My moment of clarity sprang not from any extra-special interest in the personnel. Despite his decades in the game and extensive back catalog, DJ Hell and his tough-guy electro hover just off my radar. Matt Edwards reveals a subtly avant-garde compositional impulse as Radio Slave, but his cinder block epics fill dance floors more cavernous than those I prefer to inhabit. And Biggie Smalls aside, P. Diddy doesn’t exactly engender much of my respect by reason of being, well, P. Diddy. Nor did my drive to tackle this remix derive from excitement over any limit-pushing it might engage in. One of the positives of the music industry’s gradual acceptance of digital releases is an artist’s ability to eschew formal constraints about song length: LCD Soundsystem, Lindstrøm, Ricardo Villalobos (twice!), and most recently Bruno Pronsato have all let 25+ minutes tease unforeseen brilliance and singularity out of their established sound palates. Nay, my interest in “The DJ” (Radio Slave Remix) stemmed from a continuing desire to see notions of good taste roughed up, the excitement of earning cool points while simultaneously losing cool points. DJ Hell, P. Diddy, Radio Slave, and 28 minutes — in the same sentence — collectively sounded like the ticket to unparalleled, if not revolutionary, cheese.

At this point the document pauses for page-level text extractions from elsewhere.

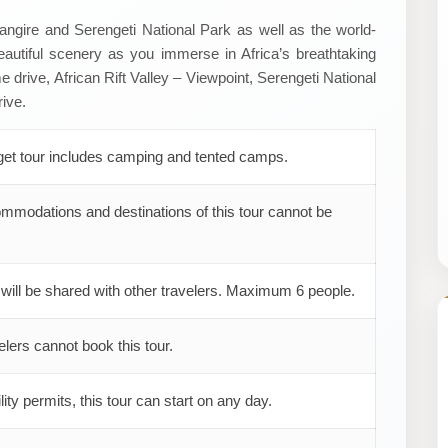
arangire and Serengeti National Park as well as the world-
autiful scenery as you immerse in Africa’s breathtaking
e drive, African Rift Valley – Viewpoint, Serengeti National
ive.
get tour includes camping and tented camps.
mmodations and destinations of this tour cannot be
 will be shared with other travelers. Maximum 6 people.
elers cannot book this tour.
ility permits, this tour can start on any day.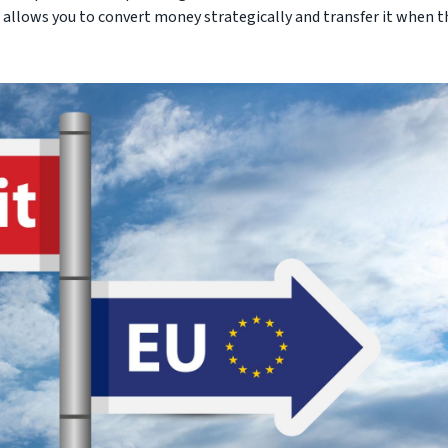
allows you to convert money strategically and transfer it when t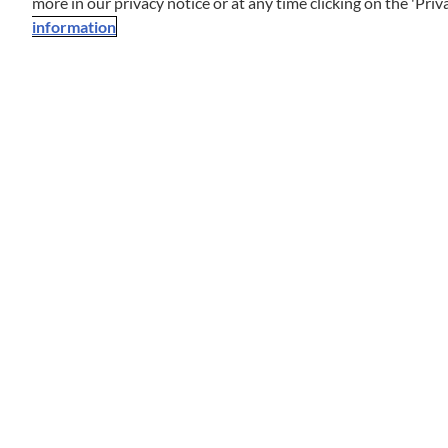
more in our privacy notice or at any time clicking on the 'Priva
information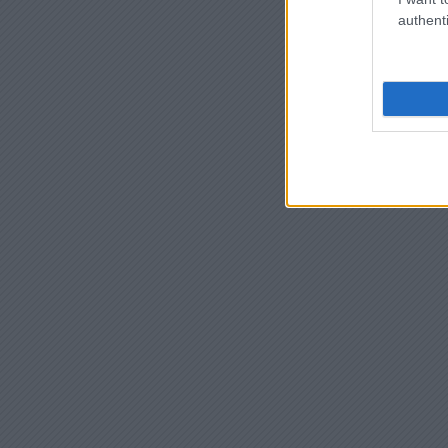
authenti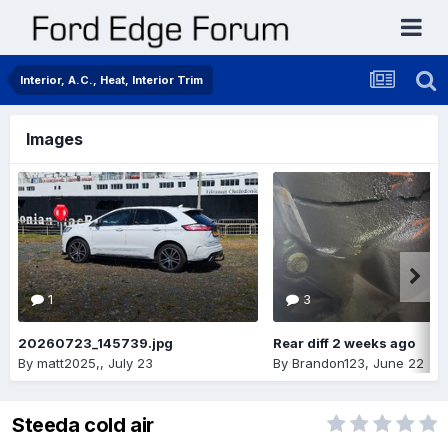
Interior, A.C., Heat, Interior Trim
Images
1
3
20260723_145739.jpg
Rear diff 2 weeks ago
By
matt2025,
,
July 23
By
Brandon123
,
June 22
Steeda cold air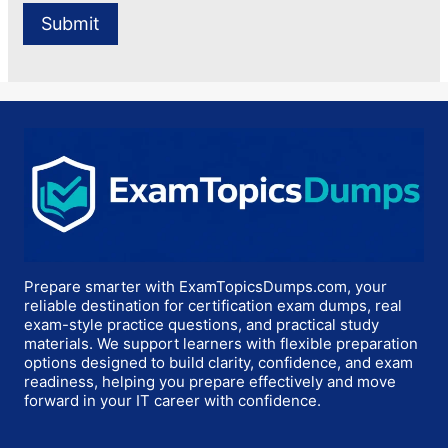
Prepare smarter with ExamTopicsDumps.com, your
reliable destination for certification exam dumps, real
exam-style practice questions, and practical study
materials. We support learners with flexible preparation
options designed to build clarity, confidence, and exam
readiness, helping you prepare effectively and move
forward in your IT career with confidence.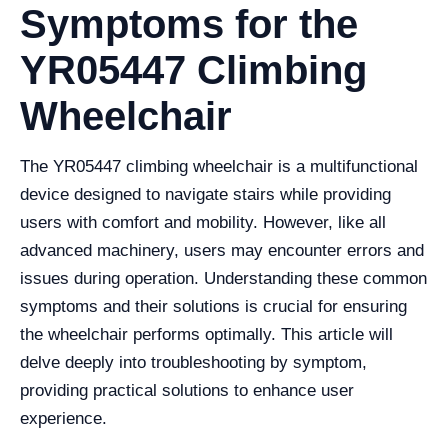
Symptoms for the
YR05447 Climbing
Wheelchair
The YR05447 climbing wheelchair is a multifunctional
device designed to navigate stairs while providing
users with comfort and mobility. However, like all
advanced machinery, users may encounter errors and
issues during operation. Understanding these common
symptoms and their solutions is crucial for ensuring
the wheelchair performs optimally. This article will
delve deeply into troubleshooting by symptom,
providing practical solutions to enhance user
experience.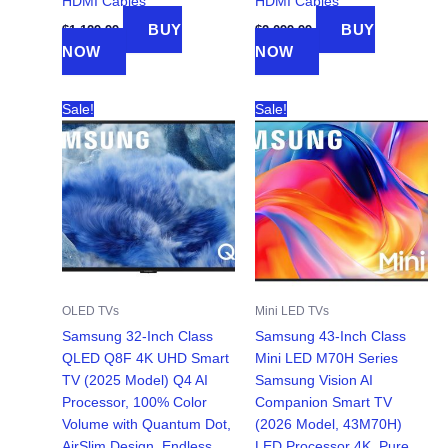
HDMI Cables
HDMI Cables
BUY
BUY
$
1,129.99
$
2,099.99
NOW
NOW
Sale!
Sale!
OLED TVs
Mini LED TVs
Samsung 32-Inch Class
Samsung 43-Inch Class
QLED Q8F 4K UHD Smart
Mini LED M70H Series
TV (2025 Model) Q4 AI
Samsung Vision AI
Processor, 100% Color
Companion Smart TV
Volume with Quantum Dot,
(2026 Model, 43M70H)
AirSlim Design, Endless
LED Processor 4K, Pure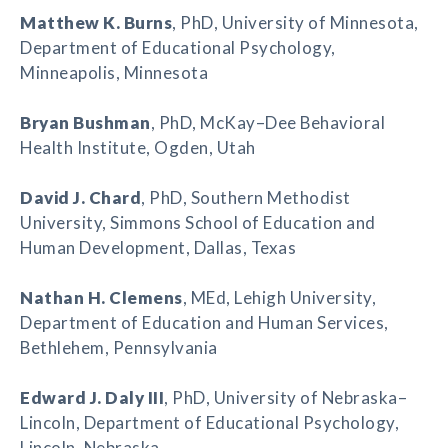
Matthew K. Burns
, PhD, University of Minnesota,
Department of Educational Psychology,
Minneapolis, Minnesota
Bryan Bushman
, PhD, McKay–Dee Behavioral
Health Institute, Ogden, Utah
David J. Chard
, PhD, Southern Methodist
University, Simmons School of Education and
Human Development, Dallas, Texas
Nathan H. Clemens
, MEd, Lehigh University,
Department of Education and Human Services,
Bethlehem, Pennsylvania
Edward J. Daly III
, PhD, University of Nebraska–
Lincoln, Department of Educational Psychology,
Lincoln, Nebraska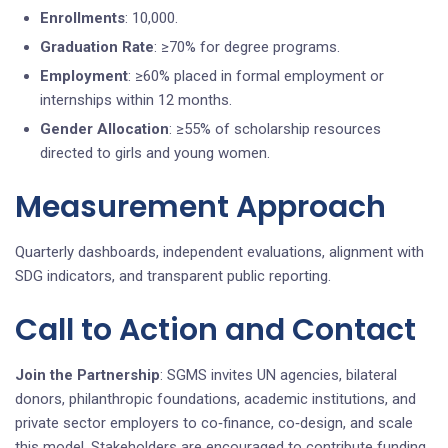
Enrollments
: 10,000.
Graduation Rate
: ≥70% for degree programs.
Employment
: ≥60% placed in formal employment or
internships within 12 months.
Gender Allocation
: ≥55% of scholarship resources
directed to girls and young women.
Measurement Approach
Quarterly dashboards, independent evaluations, alignment with
SDG indicators, and transparent public reporting.
Call to Action and Contact
Join the Partnership
: SGMS invites UN agencies, bilateral
donors, philanthropic foundations, academic institutions, and
private sector employers to co‑finance, co‑design, and scale
this model. Stakeholders are encouraged to contribute funding,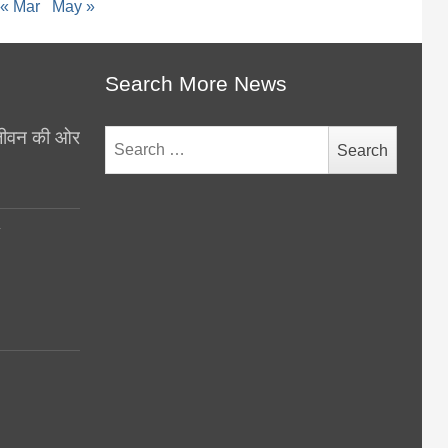
« Mar
May »
Search More News
थ जीवन की ओर
Search
for:
y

Upon finally getting my hands on this already legendary mp3, I’m a little shocked at how un-unhinged “The DJ” (Radio Slave Remix) has turned out. Surprisingly little has changed since Matt Edwards got his paws on the raw tracks. On Hell’s original from this year’s Teufelswerk double album, horror movie orchestral flourishes and grinding, sexed-up bass comprise the soapbox on which P. Diddy espouses the myriad benefits of the special disco mix. “You can’t even get into your thang on a four-minute version,” Diddy explains in his opening invocation. “This goes out to all the motherfuckers that like 15-20 minute versions of a motherfuckin’ record!” (One such motherfucker feels inclined to note that this original version illogically clocks in at a scant eight minutes.)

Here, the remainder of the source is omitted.